By Michael H. Crawford, MD, Editor
SYNOPSIS: If they follow recommendations for restriction from competitive sports, more than one-third of children and young adults with isolated bicuspid aortic valves could be disqualified mainly for mild aortic dilatation.
SOURCE: Baleilevuka-Hart M, Teng BJ, Carson KA, et al. Sports participation and exercise restriction in children with isolated bicuspid aortic valve. Am J Cardiol 2020;125:1673-1677.

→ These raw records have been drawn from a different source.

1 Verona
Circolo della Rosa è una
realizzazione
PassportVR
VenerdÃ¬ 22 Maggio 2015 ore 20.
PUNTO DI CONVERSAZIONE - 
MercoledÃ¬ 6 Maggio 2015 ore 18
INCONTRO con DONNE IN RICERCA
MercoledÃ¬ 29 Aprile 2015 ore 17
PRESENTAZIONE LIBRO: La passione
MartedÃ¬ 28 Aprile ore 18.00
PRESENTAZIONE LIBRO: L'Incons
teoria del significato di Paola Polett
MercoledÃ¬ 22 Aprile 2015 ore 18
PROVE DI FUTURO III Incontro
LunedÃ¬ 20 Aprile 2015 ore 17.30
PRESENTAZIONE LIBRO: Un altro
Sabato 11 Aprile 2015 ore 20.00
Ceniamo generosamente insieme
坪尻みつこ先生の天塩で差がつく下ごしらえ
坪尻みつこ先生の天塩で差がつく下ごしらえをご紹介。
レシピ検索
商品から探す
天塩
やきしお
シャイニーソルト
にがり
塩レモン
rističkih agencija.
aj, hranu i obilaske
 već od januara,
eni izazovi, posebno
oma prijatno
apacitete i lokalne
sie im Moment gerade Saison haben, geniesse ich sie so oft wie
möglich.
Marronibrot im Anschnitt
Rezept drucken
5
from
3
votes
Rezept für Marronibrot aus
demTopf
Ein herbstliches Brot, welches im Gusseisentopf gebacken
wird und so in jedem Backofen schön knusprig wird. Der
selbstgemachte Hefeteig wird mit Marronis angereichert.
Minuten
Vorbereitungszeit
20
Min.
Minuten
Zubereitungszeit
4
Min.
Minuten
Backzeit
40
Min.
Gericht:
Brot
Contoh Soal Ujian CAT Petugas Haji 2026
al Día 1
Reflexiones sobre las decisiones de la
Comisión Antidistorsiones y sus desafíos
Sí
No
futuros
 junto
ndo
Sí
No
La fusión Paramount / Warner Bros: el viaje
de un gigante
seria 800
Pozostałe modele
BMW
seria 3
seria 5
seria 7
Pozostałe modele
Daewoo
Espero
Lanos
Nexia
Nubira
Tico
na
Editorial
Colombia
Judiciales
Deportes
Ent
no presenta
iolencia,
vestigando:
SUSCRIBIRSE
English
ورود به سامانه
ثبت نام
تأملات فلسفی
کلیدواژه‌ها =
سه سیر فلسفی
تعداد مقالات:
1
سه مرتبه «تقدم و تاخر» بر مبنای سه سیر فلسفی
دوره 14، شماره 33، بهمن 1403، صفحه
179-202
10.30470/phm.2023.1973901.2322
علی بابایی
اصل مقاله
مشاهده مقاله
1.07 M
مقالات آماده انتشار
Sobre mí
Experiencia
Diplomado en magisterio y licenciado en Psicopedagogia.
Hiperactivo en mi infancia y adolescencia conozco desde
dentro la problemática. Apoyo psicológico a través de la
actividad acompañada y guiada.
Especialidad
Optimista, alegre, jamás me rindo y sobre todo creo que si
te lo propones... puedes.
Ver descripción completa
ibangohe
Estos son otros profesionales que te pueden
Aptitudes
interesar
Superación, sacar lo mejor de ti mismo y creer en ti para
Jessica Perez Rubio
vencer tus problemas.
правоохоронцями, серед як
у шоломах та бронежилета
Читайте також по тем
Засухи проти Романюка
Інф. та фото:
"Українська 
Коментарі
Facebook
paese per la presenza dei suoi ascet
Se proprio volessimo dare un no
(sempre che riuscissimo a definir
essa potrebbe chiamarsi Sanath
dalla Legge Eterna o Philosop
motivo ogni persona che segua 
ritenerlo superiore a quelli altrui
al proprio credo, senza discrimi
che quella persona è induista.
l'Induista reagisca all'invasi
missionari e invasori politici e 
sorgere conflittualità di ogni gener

In 2015, the American Heart Association/American College of Cardiology (AHA/ACC) updated their recommendations for participation in competitive sports for school age children and young adults. However, there is a paucity of data on the effect of these recommendations on patients with isolated bicuspid aortic valve (BAV) disease. Baleilevuka-Hart et al performed a retrospective, longitudinal analysis of the Johns Hopkins Pediatric Cardiology Database of patients age 5 to 22 years with isolated BAV from 2000 to 2013. They excluded patients with symptomatic cardiovascular disease, other congenital anomalies, prior aortic valve intervention, Kawasaki disease, and pregnancy.
Of the 345 patients identified, 17 had incomplete echocardiographic data and 202 already were restricted from sports because of aortic dilatation. This left 123 patients with no restrictions regarding athletic participation according to the recommendations from AHA/ACC. Investigators used a binary approach (restricted from competitive sports or not) based on the following criteria for restriction: peak aortic gradient > 40 mmHg, aortic regurgitation > moderate, evidence of aortic root dilatation, ascending aortic dilatation, enlarged left ventricle (LV), or reduced LV systolic function per the guidelines. Aortic dilatation was described by diameter measurements corrected for body surface area (Z score). Survival was truncated at six years of follow-up; median follow-up was 4.4 years.
Over the course of follow-up, 36% of patients met criteria for sports restriction, and about one-third met more than one criterion. However, no adverse events or deaths were recorded. The most common cause for restriction was aortic dilatation, which was found in 34% of patients, and it generally was mild (Z score, 3-3.9). Significant aortic stenosis developed in 2%, and > moderate aortic regurgitation developed in one patient. The authors concluded that if the new recommendations were followed, more than one-third of young patients with isolated BAV would be restricted from competitive sports mainly for mild aortic dilatation.
On one hand, this may seem like a no brainer: If a child or young adult with isolated BAV meets any sports restriction criteria, they should be disqualified to prevent a serious cardiovascular event. However, as this analysis of a pediatric to young adult database shows, such a policy would restrict more than one-third of these young people from participating in competitive sports, mainly for mild dilatation of the proximal aorta. Is this reasonable?
First of all, this would involve a lot of youngsters, since BAV is one of the most common congenital heart defects. Also, other studies have shown mixed results on the effect of athletic activity on aortic size over time. Any increase was mild and gradual. In addition, large follow-up studies have shown tiny rates (or zero) aortic dissections in young people with BAV. In the Baleilevuka-Hart et al study, 7% of patients who met disqualification criteria failed to meet them on the next echocardiogram. This could be because of measurement error or the vagaries of correcting measurements for body size and growth. Finally, disqualification for sports participation may psychologically harm children and young adults, which could affect them the rest of their lives.
This analysis contains weaknesses, including the fact it was a retrospective chart review study. The authors could not assess the effect of sports participation because it was not well documented. However, their data raises the potential negative effect of strict adherence to the AHA/ACC recommendations. Considering the paucity of data to support disease progression and cardiac events caused by sports participation, the authors recommended a thoughtful approach to applying the guidelines.